Collected data:

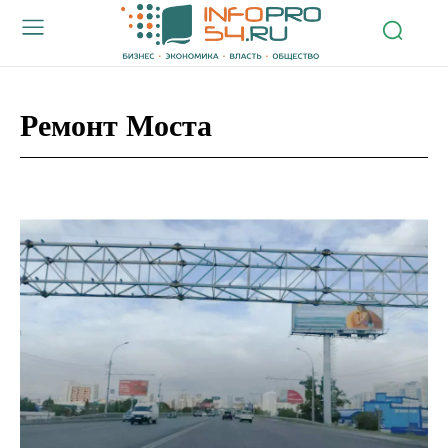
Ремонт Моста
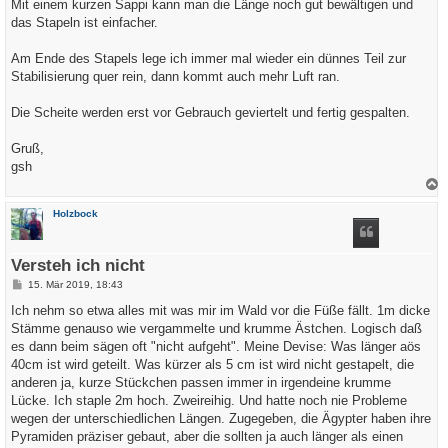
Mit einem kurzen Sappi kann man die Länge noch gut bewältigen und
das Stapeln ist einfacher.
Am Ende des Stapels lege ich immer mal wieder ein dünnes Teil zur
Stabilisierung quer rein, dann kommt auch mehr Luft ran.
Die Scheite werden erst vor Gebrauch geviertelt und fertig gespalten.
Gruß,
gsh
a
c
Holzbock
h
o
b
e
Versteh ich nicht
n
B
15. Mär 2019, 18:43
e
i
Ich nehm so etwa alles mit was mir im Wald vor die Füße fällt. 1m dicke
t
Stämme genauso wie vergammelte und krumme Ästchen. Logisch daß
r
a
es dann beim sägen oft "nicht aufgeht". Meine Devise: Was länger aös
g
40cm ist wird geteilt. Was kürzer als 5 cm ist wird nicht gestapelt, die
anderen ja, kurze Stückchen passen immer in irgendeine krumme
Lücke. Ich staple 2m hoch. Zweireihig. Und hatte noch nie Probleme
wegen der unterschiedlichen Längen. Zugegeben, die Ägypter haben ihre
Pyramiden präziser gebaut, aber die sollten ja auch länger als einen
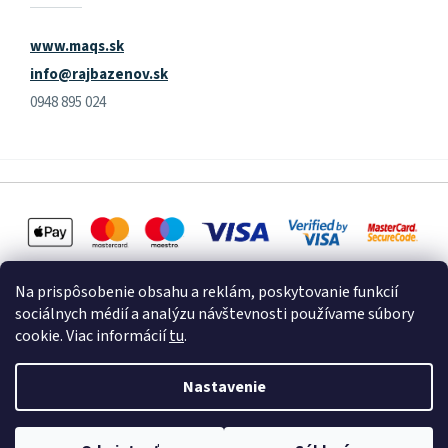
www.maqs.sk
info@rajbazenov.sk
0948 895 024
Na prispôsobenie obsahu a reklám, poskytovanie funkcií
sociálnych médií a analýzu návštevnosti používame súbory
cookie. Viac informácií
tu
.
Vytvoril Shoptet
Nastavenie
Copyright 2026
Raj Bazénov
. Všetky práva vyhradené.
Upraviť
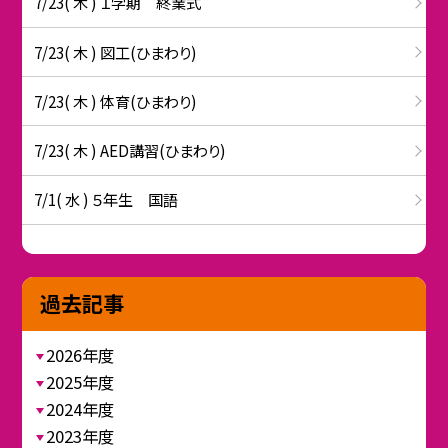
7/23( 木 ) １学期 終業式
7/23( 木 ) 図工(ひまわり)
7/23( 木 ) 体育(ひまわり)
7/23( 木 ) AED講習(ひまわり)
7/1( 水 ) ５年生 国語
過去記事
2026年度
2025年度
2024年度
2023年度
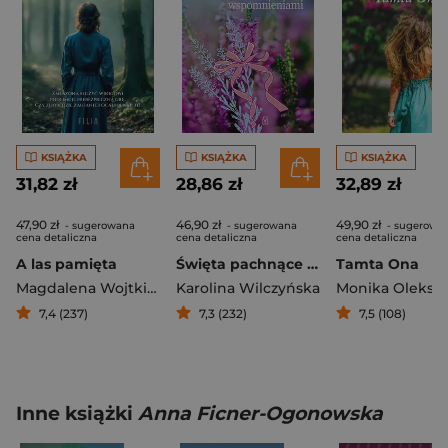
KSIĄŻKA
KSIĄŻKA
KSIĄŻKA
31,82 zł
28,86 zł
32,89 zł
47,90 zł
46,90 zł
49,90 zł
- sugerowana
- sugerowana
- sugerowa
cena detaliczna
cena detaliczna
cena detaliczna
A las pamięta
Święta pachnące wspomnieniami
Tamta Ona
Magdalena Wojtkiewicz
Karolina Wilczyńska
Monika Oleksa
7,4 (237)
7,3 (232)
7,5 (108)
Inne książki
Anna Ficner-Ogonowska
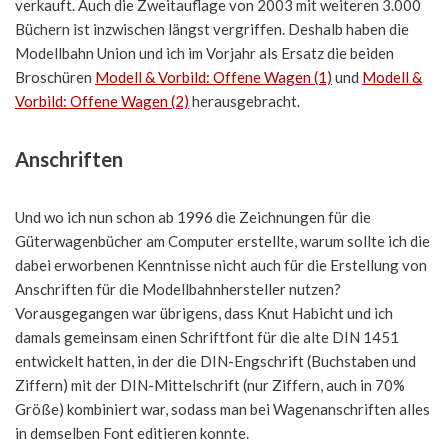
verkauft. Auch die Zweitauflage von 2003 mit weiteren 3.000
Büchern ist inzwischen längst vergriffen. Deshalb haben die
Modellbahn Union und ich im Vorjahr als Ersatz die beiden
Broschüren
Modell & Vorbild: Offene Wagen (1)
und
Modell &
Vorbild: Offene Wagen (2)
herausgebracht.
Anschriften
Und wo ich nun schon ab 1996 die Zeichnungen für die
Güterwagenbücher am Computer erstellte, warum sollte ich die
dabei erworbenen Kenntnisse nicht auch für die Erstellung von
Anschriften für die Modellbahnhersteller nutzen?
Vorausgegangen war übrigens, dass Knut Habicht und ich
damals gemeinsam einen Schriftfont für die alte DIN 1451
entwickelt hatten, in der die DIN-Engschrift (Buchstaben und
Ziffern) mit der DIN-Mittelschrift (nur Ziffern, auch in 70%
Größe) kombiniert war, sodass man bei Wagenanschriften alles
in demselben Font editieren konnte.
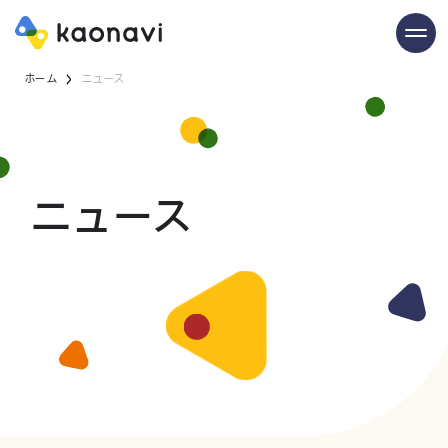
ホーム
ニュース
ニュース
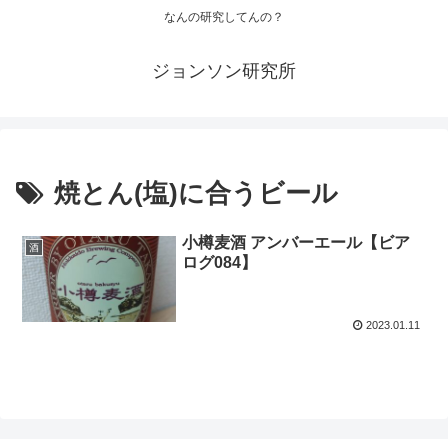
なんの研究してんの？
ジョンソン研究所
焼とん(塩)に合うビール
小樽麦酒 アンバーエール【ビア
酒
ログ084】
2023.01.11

◆ **Your task**: Could you give all of the data again exactly as written, omitting any pictures?

◆ **Finished task**:
Ремонт Моста
Mit einem kurzen Sappi kann man die Länge noch gut bewältigen und
das Stapeln ist einfacher.
Am Ende des Stapels lege ich immer mal wieder ein dünnes Teil zur
Stabilisierung quer rein, dann kommt auch mehr Luft ran.
Die Scheite werden erst vor Gebrauch geviertelt und fertig gespalten.
Gruß,
gsh
a
c
Holzbock
h
o
b
e
Versteh ich nicht
n
B
15. Mär 2019, 18:43
e
i
Ich nehm so etwa alles mit was mir im Wald vor die Füße fällt. 1m dicke
t
Stämme genauso wie vergammelte und krumme Ästchen. Logisch daß
r
a
es dann beim sägen oft "nicht aufgeht". Meine Devise: Was länger aös
g
40cm ist wird geteilt. Was kürzer als 5 cm ist wird nicht gestapelt, die
anderen ja, kurze Stückchen passen immer in irgendeine krumme
Lücke. Ich staple 2m hoch. Zweireihig. Und hatte noch nie Probleme
wegen der unterschiedlichen Längen. Zugegeben, die Ägypter haben ihre
Pyramiden präziser gebaut, aber die sollten ja auch länger als einen
www.maqs.sk
info@rajbazenov.sk
0948 895 024
Na prispôsobenie obsahu a reklám, poskytovanie funkcií
sociálnych médií a analýzu návštevnosti používame súbory
cookie. Viac informácií
tu
.
Vytvoril Shoptet
Nastavenie
Copyright 2026
Raj Bazénov
. Všetky práva vyhradené.
Upraviť
7/23( 木 ) １学期 終業式
7/23( 木 ) 図工(ひまわり)
7/23( 木 ) 体育(ひまわり)
7/23( 木 ) AED講習(ひまわり)
7/1( 水 ) ５年生 国語
過去記事
2026年度
2025年度
2024年度
2023年度
KSIĄŻKA
KSIĄŻKA
KSIĄŻKA
31,82 zł
28,86 zł
32,89 zł
47,90 zł
46,90 zł
49,90 zł
- sugerowana
- sugerowana
- sugerowa
cena detaliczna
cena detaliczna
cena detaliczna
A las pamięta
Święta pachnące wspomnieniami
Tamta Ona
Magdalena Wojtkiewicz
Karolina Wilczyńska
Monika Oleksa
7,4 (237)
7,3 (232)
7,5 (108)
Inne książki
Anna Ficner-Ogonowska
verkauft. Auch die Zweitauflage von 2003 mit weiteren 3.000
Büchern ist inzwischen längst vergriffen. Deshalb haben die
Modellbahn Union und ich im Vorjahr als Ersatz die beiden
Broschüren
Modell & Vorbild: Offene Wagen (1)
und
Modell &
Vorbild: Offene Wagen (2)
herausgebracht.
Anschriften
Und wo ich nun schon ab 1996 die Zeichnungen für die
Güterwagenbücher am Computer erstellte, warum sollte ich die
dabei erworbenen Kenntnisse nicht auch für die Erstellung von
Anschriften für die Modellbahnhersteller nutzen?
Vorausgegangen war übrigens, dass Knut Habicht und ich
damals gemeinsam einen Schriftfont für die alte DIN 1451
entwickelt hatten, in der die DIN-Engschrift (Buchstaben und
Ziffern) mit der DIN-Mittelschrift (nur Ziffern, auch in 70%
Größe) kombiniert war, sodass man bei Wagenanschriften alles
in demselben Font editieren konnte.
ホーム
ニュース
ニュース
なんの研究してんの？
ジョンソン研究所
焼とん(塩)に合うビール
小樽麦酒 アンバーエール【ビア
酒
ログ084】
2023.01.11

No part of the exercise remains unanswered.